The Signpost

Technology report

Visual editor demo launched, hailed as "most important change to our user experience ... ever"; but elsewhere over-hasty deployments criticised

Visual editor demo impresses

The visual editor allows for the easy addition of wikilinks
Developers say they are committed to allowing editors to 'switch to manual' if they want


Tuesday saw an announcement at the Wikimedia tech blog of the deployment to a sandbox of what many see as having the potential to be a major breakthrough in making it easier to edit Wikipedia. The Visual editor project, which will provide an integrated "what you see is what you get" (WYSIWYG) interface for wikitext, may well be in its early stages, but its demonstration version (released this week) has already attracted a great deal of attention (see "In the news" for media reaction).

At the moment, the visual editor team have focused on support for basic formatting such as bold, italics, section headings and lists, though they are continually adding to the list of supported wikitext structures. Having found native browser support lacking, they have also been forced to reimplement many features that people take for granted, including arrow-key scrolling, cut/paste, and undo/redo. A number of bugs with the editor have already been found in this round of early stage testing; many have since been fixed.

The WMF team responsible for the editor were keen to stress that the editor, which is set to launch to its first wiki in June, will allow for the seamless switch between visual and old-style direct editing modes. Nonetheless, it seems likely that hand-constructed pages will be subject to a one-off normalisation program, after which all manual edits will be silently normalised. Whole wikitext-template structures could also be phased out as part of the transition process.

The most significant limitation with the demonstration is undoubtedly that the interface only allows users to edit a small number of predefined articles, thus avoiding the problem of understanding potentially difficult wikitext. It has been this concern over backwards compatibility that has long been seen as the challenge for developers of WYSIWYG editors, of which a number of competing designs are already available.
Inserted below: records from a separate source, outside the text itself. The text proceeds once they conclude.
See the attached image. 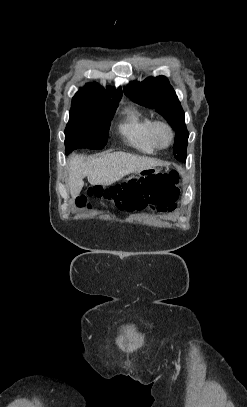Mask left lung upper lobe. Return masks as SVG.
Returning <instances> with one entry per match:
<instances>
[{"instance_id":"left-lung-upper-lobe-1","label":"left lung upper lobe","mask_w":247,"mask_h":407,"mask_svg":"<svg viewBox=\"0 0 247 407\" xmlns=\"http://www.w3.org/2000/svg\"><path fill=\"white\" fill-rule=\"evenodd\" d=\"M124 93L132 101L155 109L168 121L176 131L173 154L177 160L186 162L189 133L184 111L168 79L158 76L142 82L132 81L124 88Z\"/></svg>"}]
</instances>
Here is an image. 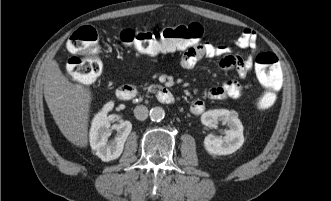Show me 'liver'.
Instances as JSON below:
<instances>
[{"mask_svg": "<svg viewBox=\"0 0 331 201\" xmlns=\"http://www.w3.org/2000/svg\"><path fill=\"white\" fill-rule=\"evenodd\" d=\"M43 81L45 101L61 133L74 145L87 147L90 90L72 84L56 60L44 67Z\"/></svg>", "mask_w": 331, "mask_h": 201, "instance_id": "6515ba94", "label": "liver"}]
</instances>
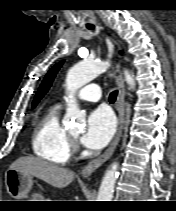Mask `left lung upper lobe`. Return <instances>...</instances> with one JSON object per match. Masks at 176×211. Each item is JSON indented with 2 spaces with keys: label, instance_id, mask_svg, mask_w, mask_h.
I'll list each match as a JSON object with an SVG mask.
<instances>
[{
  "label": "left lung upper lobe",
  "instance_id": "left-lung-upper-lobe-1",
  "mask_svg": "<svg viewBox=\"0 0 176 211\" xmlns=\"http://www.w3.org/2000/svg\"><path fill=\"white\" fill-rule=\"evenodd\" d=\"M63 61L54 65L50 71L47 73V75L45 76L42 84L40 85L36 96L33 100V107L36 106V104L39 102V100L44 96V94L48 91L49 87L51 86V83L56 75V73L58 72L59 68L61 67Z\"/></svg>",
  "mask_w": 176,
  "mask_h": 211
}]
</instances>
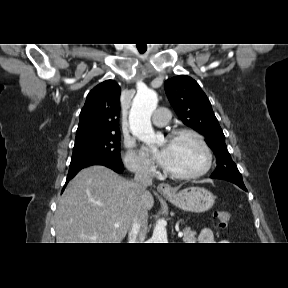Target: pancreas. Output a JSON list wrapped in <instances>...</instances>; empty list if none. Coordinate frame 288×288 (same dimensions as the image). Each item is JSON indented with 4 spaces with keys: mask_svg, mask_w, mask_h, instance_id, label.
I'll use <instances>...</instances> for the list:
<instances>
[{
    "mask_svg": "<svg viewBox=\"0 0 288 288\" xmlns=\"http://www.w3.org/2000/svg\"><path fill=\"white\" fill-rule=\"evenodd\" d=\"M195 235V231H192L189 227L185 228L183 237L184 243H194L196 240Z\"/></svg>",
    "mask_w": 288,
    "mask_h": 288,
    "instance_id": "obj_1",
    "label": "pancreas"
}]
</instances>
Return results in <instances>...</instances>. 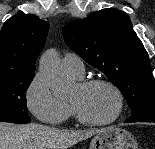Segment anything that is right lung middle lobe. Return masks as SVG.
<instances>
[{
    "label": "right lung middle lobe",
    "instance_id": "dd1d6c3e",
    "mask_svg": "<svg viewBox=\"0 0 155 149\" xmlns=\"http://www.w3.org/2000/svg\"><path fill=\"white\" fill-rule=\"evenodd\" d=\"M35 76L34 71L0 75V121L29 123L26 90Z\"/></svg>",
    "mask_w": 155,
    "mask_h": 149
}]
</instances>
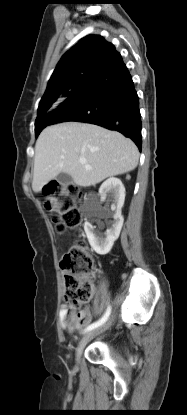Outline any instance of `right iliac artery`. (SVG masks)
Wrapping results in <instances>:
<instances>
[{
    "label": "right iliac artery",
    "mask_w": 187,
    "mask_h": 415,
    "mask_svg": "<svg viewBox=\"0 0 187 415\" xmlns=\"http://www.w3.org/2000/svg\"><path fill=\"white\" fill-rule=\"evenodd\" d=\"M110 313H111V307H110V305H109V306L107 307L106 312H105V314L103 315V317H102L100 320H98V321H96V322H94V323L90 324L89 326H87V327H86V329L84 330V332L91 331V330H93V329H95V328H97V327L101 326L102 324H104V323L107 321V319L109 318Z\"/></svg>",
    "instance_id": "obj_1"
}]
</instances>
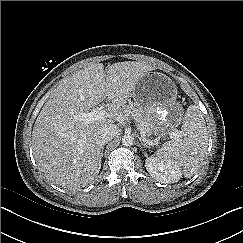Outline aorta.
<instances>
[{"instance_id":"obj_1","label":"aorta","mask_w":243,"mask_h":243,"mask_svg":"<svg viewBox=\"0 0 243 243\" xmlns=\"http://www.w3.org/2000/svg\"><path fill=\"white\" fill-rule=\"evenodd\" d=\"M134 143V137L132 135L126 134L122 137V144L124 146H132Z\"/></svg>"}]
</instances>
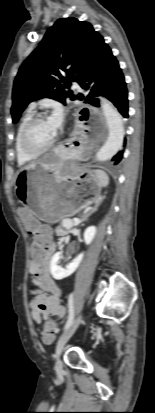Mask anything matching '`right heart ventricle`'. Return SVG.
Returning a JSON list of instances; mask_svg holds the SVG:
<instances>
[{
    "label": "right heart ventricle",
    "mask_w": 155,
    "mask_h": 413,
    "mask_svg": "<svg viewBox=\"0 0 155 413\" xmlns=\"http://www.w3.org/2000/svg\"><path fill=\"white\" fill-rule=\"evenodd\" d=\"M31 117H32V112L27 111L21 118L18 124V127H17V131L15 135V153H16V158H17V162L19 165H25L34 159V157L29 156L24 152L22 145H21V133H22L23 127L29 121Z\"/></svg>",
    "instance_id": "1"
}]
</instances>
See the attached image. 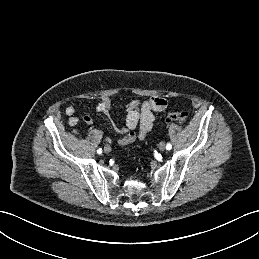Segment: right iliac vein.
I'll list each match as a JSON object with an SVG mask.
<instances>
[{
	"instance_id": "obj_1",
	"label": "right iliac vein",
	"mask_w": 259,
	"mask_h": 259,
	"mask_svg": "<svg viewBox=\"0 0 259 259\" xmlns=\"http://www.w3.org/2000/svg\"><path fill=\"white\" fill-rule=\"evenodd\" d=\"M104 152L107 153V154L110 153L111 152V147L109 145H106L104 147Z\"/></svg>"
}]
</instances>
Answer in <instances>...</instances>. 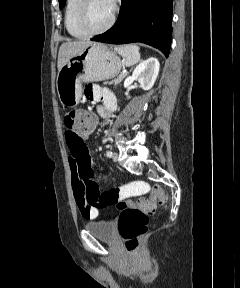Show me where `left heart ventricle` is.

The difference this time, developers say, is that the introduction of the radically improved new parser will make all the difference when it comes to the provision of a truly comprehensive editor.

[See "In the news" for reactions from outside of the Wikimedia universe.]
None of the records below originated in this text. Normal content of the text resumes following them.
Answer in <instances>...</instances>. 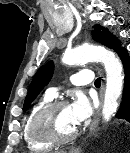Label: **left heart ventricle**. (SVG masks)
<instances>
[{
  "instance_id": "1",
  "label": "left heart ventricle",
  "mask_w": 130,
  "mask_h": 153,
  "mask_svg": "<svg viewBox=\"0 0 130 153\" xmlns=\"http://www.w3.org/2000/svg\"><path fill=\"white\" fill-rule=\"evenodd\" d=\"M54 125L61 134H68L76 128L73 123L69 106L60 108L54 116Z\"/></svg>"
}]
</instances>
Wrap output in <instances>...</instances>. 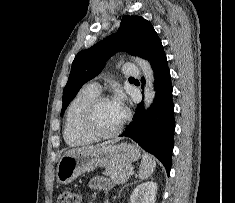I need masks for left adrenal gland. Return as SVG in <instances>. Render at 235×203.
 Returning <instances> with one entry per match:
<instances>
[{
  "label": "left adrenal gland",
  "mask_w": 235,
  "mask_h": 203,
  "mask_svg": "<svg viewBox=\"0 0 235 203\" xmlns=\"http://www.w3.org/2000/svg\"><path fill=\"white\" fill-rule=\"evenodd\" d=\"M131 184H133V183H129V184L125 185L123 188H121V190H120V192H119V194H118V197H120V194H121L122 190H123L125 187H127V186H129V185H131Z\"/></svg>",
  "instance_id": "obj_1"
}]
</instances>
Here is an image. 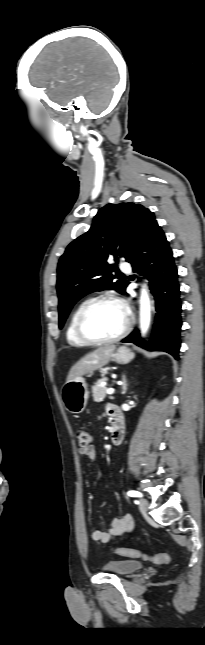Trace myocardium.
Wrapping results in <instances>:
<instances>
[{
    "label": "myocardium",
    "mask_w": 205,
    "mask_h": 645,
    "mask_svg": "<svg viewBox=\"0 0 205 645\" xmlns=\"http://www.w3.org/2000/svg\"><path fill=\"white\" fill-rule=\"evenodd\" d=\"M105 302H114L119 304L123 308L125 313V323L122 330L116 335L108 338H95L91 336L86 330V326H85L86 318L88 313L93 307ZM131 323H132L131 315L127 310V308L124 306V304L114 295L105 294V295H100L95 298H92L83 304V306L78 312L77 319H76V333L79 336V338L82 341H84L86 344L103 345V344L113 343L124 338L131 329Z\"/></svg>",
    "instance_id": "1"
}]
</instances>
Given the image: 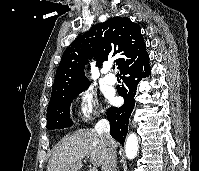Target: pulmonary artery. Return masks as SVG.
I'll return each mask as SVG.
<instances>
[{
	"label": "pulmonary artery",
	"instance_id": "pulmonary-artery-1",
	"mask_svg": "<svg viewBox=\"0 0 199 171\" xmlns=\"http://www.w3.org/2000/svg\"><path fill=\"white\" fill-rule=\"evenodd\" d=\"M103 71L105 73L103 78L105 83H107L108 85H114L116 83V78L113 74L110 73V67H104Z\"/></svg>",
	"mask_w": 199,
	"mask_h": 171
}]
</instances>
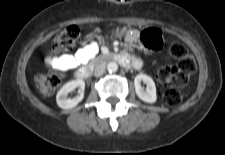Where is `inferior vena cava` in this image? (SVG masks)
<instances>
[{
  "instance_id": "602c4592",
  "label": "inferior vena cava",
  "mask_w": 225,
  "mask_h": 155,
  "mask_svg": "<svg viewBox=\"0 0 225 155\" xmlns=\"http://www.w3.org/2000/svg\"><path fill=\"white\" fill-rule=\"evenodd\" d=\"M105 68H106L105 64H103V63L97 65L94 69V75L96 77L101 76L105 72Z\"/></svg>"
}]
</instances>
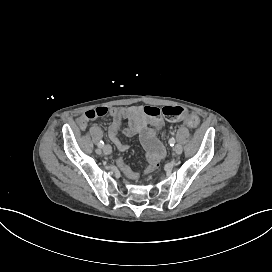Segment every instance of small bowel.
<instances>
[{"mask_svg":"<svg viewBox=\"0 0 272 272\" xmlns=\"http://www.w3.org/2000/svg\"><path fill=\"white\" fill-rule=\"evenodd\" d=\"M145 107L140 105H132L127 107H112L109 110L111 122L108 125V136L120 152H126L128 146L119 140L121 126L126 121V126L122 132L127 137L139 136L144 145L148 156L149 164L145 168L144 173H150L151 165L157 166L159 160L164 156V148L158 140V129L162 126L163 121L160 117L149 120L144 115ZM185 121L184 118H179ZM187 124V123H186ZM122 170L125 176L131 181H137L140 174L126 165H122Z\"/></svg>","mask_w":272,"mask_h":272,"instance_id":"small-bowel-1","label":"small bowel"}]
</instances>
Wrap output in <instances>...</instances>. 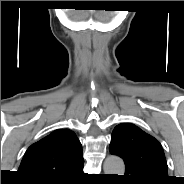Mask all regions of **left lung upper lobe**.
Segmentation results:
<instances>
[{
	"instance_id": "obj_1",
	"label": "left lung upper lobe",
	"mask_w": 184,
	"mask_h": 184,
	"mask_svg": "<svg viewBox=\"0 0 184 184\" xmlns=\"http://www.w3.org/2000/svg\"><path fill=\"white\" fill-rule=\"evenodd\" d=\"M109 150L124 160V177L129 182L166 184L170 180L161 144L132 123L114 128Z\"/></svg>"
}]
</instances>
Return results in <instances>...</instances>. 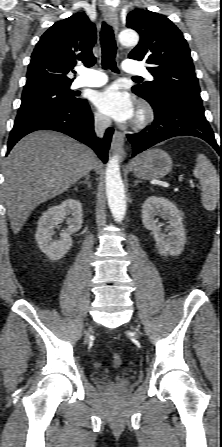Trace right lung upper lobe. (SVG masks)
I'll list each match as a JSON object with an SVG mask.
<instances>
[{
  "label": "right lung upper lobe",
  "mask_w": 222,
  "mask_h": 447,
  "mask_svg": "<svg viewBox=\"0 0 222 447\" xmlns=\"http://www.w3.org/2000/svg\"><path fill=\"white\" fill-rule=\"evenodd\" d=\"M96 27L83 12L56 22L40 38L27 71L24 91L70 86L67 77L78 61L95 63Z\"/></svg>",
  "instance_id": "cb5924a9"
}]
</instances>
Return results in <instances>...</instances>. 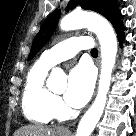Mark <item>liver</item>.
<instances>
[{
  "instance_id": "obj_1",
  "label": "liver",
  "mask_w": 136,
  "mask_h": 136,
  "mask_svg": "<svg viewBox=\"0 0 136 136\" xmlns=\"http://www.w3.org/2000/svg\"><path fill=\"white\" fill-rule=\"evenodd\" d=\"M14 136H55V133L43 126L28 125L18 129Z\"/></svg>"
}]
</instances>
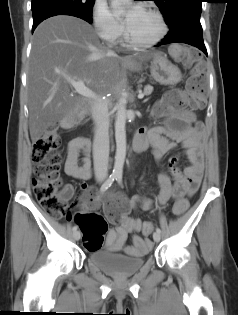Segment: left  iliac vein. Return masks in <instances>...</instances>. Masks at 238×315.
Wrapping results in <instances>:
<instances>
[{
    "mask_svg": "<svg viewBox=\"0 0 238 315\" xmlns=\"http://www.w3.org/2000/svg\"><path fill=\"white\" fill-rule=\"evenodd\" d=\"M160 239H161L160 233L154 232V234H153V240H154L155 242H159Z\"/></svg>",
    "mask_w": 238,
    "mask_h": 315,
    "instance_id": "left-iliac-vein-1",
    "label": "left iliac vein"
}]
</instances>
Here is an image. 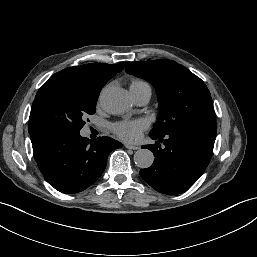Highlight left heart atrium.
I'll return each mask as SVG.
<instances>
[{"label":"left heart atrium","mask_w":257,"mask_h":257,"mask_svg":"<svg viewBox=\"0 0 257 257\" xmlns=\"http://www.w3.org/2000/svg\"><path fill=\"white\" fill-rule=\"evenodd\" d=\"M147 127V122L144 120L138 121H123L113 125L115 134L124 141H137L142 131Z\"/></svg>","instance_id":"39dd6f15"}]
</instances>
WMF takes flak over deployment times

While the visual editor project may have received little criticism so far, it seems that a number of other projects have not been so treated.

On Wednesday, Siebrand Mazeland – the project manager attached to the WMF localisation team – reported in his summary of the preceding WebFonts deployment (covered in brief last week) that he had received complaints over the speed of the deployment. Srikanth L, a self-admitted "critic" of the deployment, explained that one issue was whether "sufficient testing to a large user base" had really been carried out before the rollout. Mazeland responded by stressing that the Localisation team had for some time been trying to build up dedicated "language support" teams to consult with, although to little avail.

The comments came only hours after Lead Platform Architect Tim Starling relayed that he "had been hearing a lot of resentment from community members about the features team deploying extensions" without taking the time to "properly consult the community". On Monday, the recent change to image rotation had also led one upset commentator to deplore a state of affairs where staff developers seemed to make design decisions unsupported by reason (see also previous Signpost coverage). (Starling later pointed out that the recent image rotation adjustment had been a volunteer-led project that WMF developers had only been involved with in a review capacity.)

Starling's comments were made in a wider discussion about the deployment process faced by volunteers and staff developers. He recommended that to restore parity, staff developers focus on gaining wider community input, which would also yield "a huge amount of design input".

In brief

Not all fixes may have gone live to WMF sites at the time of writing; some may not be scheduled to go live for many weeks.